Raúl Alfonsín y el fin de la violencia política
Por Carlos Rosenkrantz (*)
Colaboré con Raúl Alfonsín durante y después de su gobierno. No me vinculé con él a través de la militancia política sino por mi pertenencia a uno de sus entornos intelectuales, la Sociedad Argentina de Análisis Filosófico (Sadaf). Allí concurrían grandes académicos -Eugenio Bulygin, Eduardo Rabossi, Gregorio Klimovsky, Genaro Carrió, Carlos Nino, Jaime Malamud Goti, Martín Farrell, Iñaki Zuberbuhler, Juan Larreta, entre muchos otros- que por sus ideas habían abandonado en buena medida lugares destacados en la universidad pública argentina y realizaban sus investigaciones en el ambiente intelectual más estimulante de esos años. Alfonsín recurrió a muchos de ellos para articular su programa de gobierno y yo, junto con otros jóvenes, asistí a Farrell, Nino y Malamud Goti, quienes asesoraban a Alfonsín en cuestiones institucionales y de derechos humanos. Luego asesoré a Alfonsín en la Convención Constituyente de 1994 y continué una fluida relación con él hasta su muerte.
Reflexionando retrospectivamente sobre su personalidad, encuentro que Alfonsín encarnaba rasgos que no se han presentado a menudo en otros líderes argentinos y que sin duda son muy necesarios para nuestra época.

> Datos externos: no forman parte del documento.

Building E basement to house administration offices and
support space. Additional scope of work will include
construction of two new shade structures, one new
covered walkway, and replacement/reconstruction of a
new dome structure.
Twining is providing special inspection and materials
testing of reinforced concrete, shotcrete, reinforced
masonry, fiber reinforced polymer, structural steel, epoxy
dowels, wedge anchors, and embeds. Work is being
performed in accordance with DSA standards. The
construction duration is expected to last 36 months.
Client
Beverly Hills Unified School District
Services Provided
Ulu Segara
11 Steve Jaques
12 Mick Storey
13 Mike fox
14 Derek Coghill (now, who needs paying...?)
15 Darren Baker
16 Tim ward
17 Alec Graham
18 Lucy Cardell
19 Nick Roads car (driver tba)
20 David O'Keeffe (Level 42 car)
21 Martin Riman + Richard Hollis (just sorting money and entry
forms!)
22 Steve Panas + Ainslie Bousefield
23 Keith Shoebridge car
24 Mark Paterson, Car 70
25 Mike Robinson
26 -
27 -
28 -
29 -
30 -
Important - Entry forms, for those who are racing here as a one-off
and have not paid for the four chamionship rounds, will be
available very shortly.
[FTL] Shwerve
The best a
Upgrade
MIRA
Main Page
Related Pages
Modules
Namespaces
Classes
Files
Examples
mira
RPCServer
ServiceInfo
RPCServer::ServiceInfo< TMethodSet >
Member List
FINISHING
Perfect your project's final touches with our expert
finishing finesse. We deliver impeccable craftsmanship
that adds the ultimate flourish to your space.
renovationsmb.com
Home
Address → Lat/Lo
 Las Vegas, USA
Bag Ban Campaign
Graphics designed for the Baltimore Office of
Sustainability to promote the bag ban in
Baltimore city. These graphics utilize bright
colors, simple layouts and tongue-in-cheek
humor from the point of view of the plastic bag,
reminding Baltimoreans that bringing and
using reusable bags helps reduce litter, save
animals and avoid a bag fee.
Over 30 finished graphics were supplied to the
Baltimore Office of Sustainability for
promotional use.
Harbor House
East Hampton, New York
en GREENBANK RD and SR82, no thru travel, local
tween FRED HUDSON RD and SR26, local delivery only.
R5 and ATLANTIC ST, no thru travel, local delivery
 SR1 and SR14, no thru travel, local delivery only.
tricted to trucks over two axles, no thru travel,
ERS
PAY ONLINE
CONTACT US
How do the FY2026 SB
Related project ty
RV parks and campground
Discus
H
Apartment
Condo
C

En primer lugar, Alfonsín gozaba de una increíble aptitud para entender la singularidad del momento. Un gran político, decía Isaiah Berlin, es quien tiene la capacidad para integrar impresiones, amalgamar información multidimensional, evanescente y mutable y así comprender acabadamente su sociedad. Además, es alguien capaz de cambiar las nociones de lo que colectivamente se quiere hacer y lograr. Alfonsín tenía ambas capacidades. Por ello, identificó el imperativo de su época: terminar con la violencia política en la Argentina. Lo convirtió en una bandera de lucha que propios y ajenos pudieron compartir, al punto de que hoy casi todos consideramos un sacrilegio antipatriota la reivindicación de dicha violencia.
Un gran hombre
Además de un gran político, Alfonsín era un gran hombre, en el sentido en el que Stefan Zweig atribuyó dicha calidad a Montaigne en su biografía. Allí Zweig sostiene que lo que caracteriza a un gran hombre es la disposición a conservar sus particularidades y seguir siendo él mismo, viviendo de acuerdo con las reglas en las que cree y que constituyen su individualidad, aun en el medio de la debacle de su tiempo y su entorno.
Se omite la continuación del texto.